In November 2016, the cast announced via Twitter that filming for the fourteenth series had commenced and Sophie Kasaei had made yet another comeback, however she had permanently rejoined the main cast since her departure in the seventh series. Abbie Holborn was selected to become permanent. Season fifteenth featured the departure of Marty McKenna and Scott Timlin after they were both fired from the show, it was also the last season to feature original cast member Gaz Beadle following his decision to resign. Elettra Lamborghini visits the cast while they were in Rome.

Series sixteenth featured new cast members Sam Gowland and Stephanie Snowdon. Aaron Chalmers and Marnie Simpson announced their departure, this being their final season. It was later announced that Snowdon was fired. Season seventeen introduced five new cast members: Alex MacPherson, Chrysten Zenoni, Dee Nguyen, Grant Molloy, and Nick Murdoch. Chrysten and Grant then left the season. The new cast member Adam Guthrie has also joined in to replace Grant. Holly Hagan returned as a main member after her last appearance during the thirteenth season. After the seventeenth season, Dee and Nick did not return to the show. Alex also left at the end of the seventeenth season, however, he rejoined the eighteenth season. Faith Mullen joined the cast in the eighteenth season. Scott Timlin returned to the show in the role of boss.

Faith Mullen, Abbie Holborn and Adam Guthrie did not return for the nineteenth season, however the last two appeared on a recurring basis throughout this season. Alex also left the show, however, he returned a second time. Before the series, four new cast members were confirmed, Beau Brennan, Bethan Kershaw, Natalie Phillips, and Tahlia Chung. That season featured the latest appearances from Scott Timlin and Alex MacPherson, and original cast members Sophie Kasaei and Holly Hagan.

In the twentieth season it was confirmed that former cast members Abbie Holborn and James Tindale returned. Sam Gowland and Tahlia Chung left the show after that season. For the twenty-first season, new cast members Amelia Lily, Anthony Kennedy, and Louis Shaw joined the cast. Nathalie Phillips left the program. Beau Brennan did not return to the show after the twenty-first season. The twenty-second season switched to a dating format and featured a group of rookies acting as dates for the cast members, Marty McKenna returned to the show after being fired in the fifteenth season.

The twenty-third reunion season saw the return of original cast members Charlotte Crosby, Holly Hagan, Sophie Kasaei, James Tindale, and Jay Gardner, and Greg Lake made a brief appearance. Veterans Ricci Guarnaccio, Scott Timlin, Marnie Simpson, Kyle Christie, and Aaron Chalmers also returned, in addition to Zahida Allen and Chantelle Connelly, this on the occasion of the majority of the show's overall cast meeting for the tenth anniversary of the program.

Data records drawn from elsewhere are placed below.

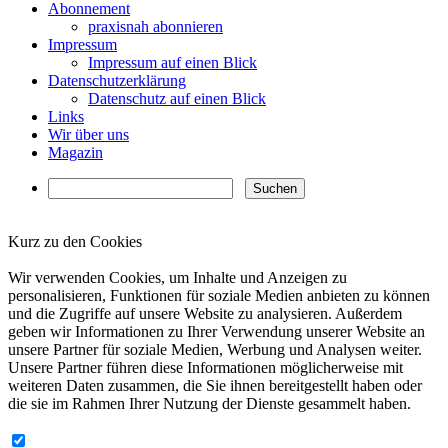
Abonnement
praxisnah abonnieren
Impressum
Impressum auf einen Blick
Datenschutzerklärung
Datenschutz auf einen Blick
Links
Wir über uns
Magazin
Kurz zu den Cookies
✖
Wir verwenden Cookies, um Inhalte und Anzeigen zu
personalisieren, Funktionen für soziale Medien anbieten zu können
und die Zugriffe auf unsere Website zu analysieren. Außerdem
geben wir Informationen zu Ihrer Verwendung unserer Website an
unsere Partner für soziale Medien, Werbung und Analysen weiter.
Unsere Partner führen diese Informationen möglicherweise mit
weiteren Daten zusammen, die Sie ihnen bereitgestellt haben oder
die sie im Rahmen Ihrer Nutzung der Dienste gesammelt haben.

After the reunion series, Marty McKenna was fired from the show. Zahida Allen, Amelia Lily, Anthony Kennedy and Louis Shaw left the show after that season. In series twenty-four, the majority of the cast was largely made up of those who returned during the previous series. While Sam Gowland made a brief appearance.

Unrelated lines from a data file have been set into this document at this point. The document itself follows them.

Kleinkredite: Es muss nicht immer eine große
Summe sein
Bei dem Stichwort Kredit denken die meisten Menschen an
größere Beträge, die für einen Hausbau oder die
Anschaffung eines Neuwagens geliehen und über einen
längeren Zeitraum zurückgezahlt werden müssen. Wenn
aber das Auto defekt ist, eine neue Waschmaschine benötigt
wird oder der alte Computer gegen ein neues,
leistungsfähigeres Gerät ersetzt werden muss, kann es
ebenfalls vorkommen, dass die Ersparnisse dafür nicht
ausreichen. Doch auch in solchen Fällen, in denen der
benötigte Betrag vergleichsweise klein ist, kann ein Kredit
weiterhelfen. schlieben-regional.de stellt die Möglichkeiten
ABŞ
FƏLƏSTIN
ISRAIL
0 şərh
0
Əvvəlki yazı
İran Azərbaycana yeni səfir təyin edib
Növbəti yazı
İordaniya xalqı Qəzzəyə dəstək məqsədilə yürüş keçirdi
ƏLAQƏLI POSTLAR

Season twenty-five featured the same cast from the last two seasons. Charlotte Crosby announced her departure from the show last season. Scott Timlin returned to the show since his last appearance in season 23. Before the premiere of the twenty-sixth season, the departure of Scott Timlin was announced, as well as the return of veterans Gary Beadle and Aaron Chalmers. This was the last season to feature James Tindale, Chloe Ferry, Chantelle Connelly, and Marnie Simpson.

For the twenty-seventh season, the rest of the cast reunited in France to celebrate Jay Gardner's 40th birthday, while documenting the pregnancies of Holly Hagan, Sophie Kasei, and Kyle Christie's wife, as well as the subsequent birth of their babies.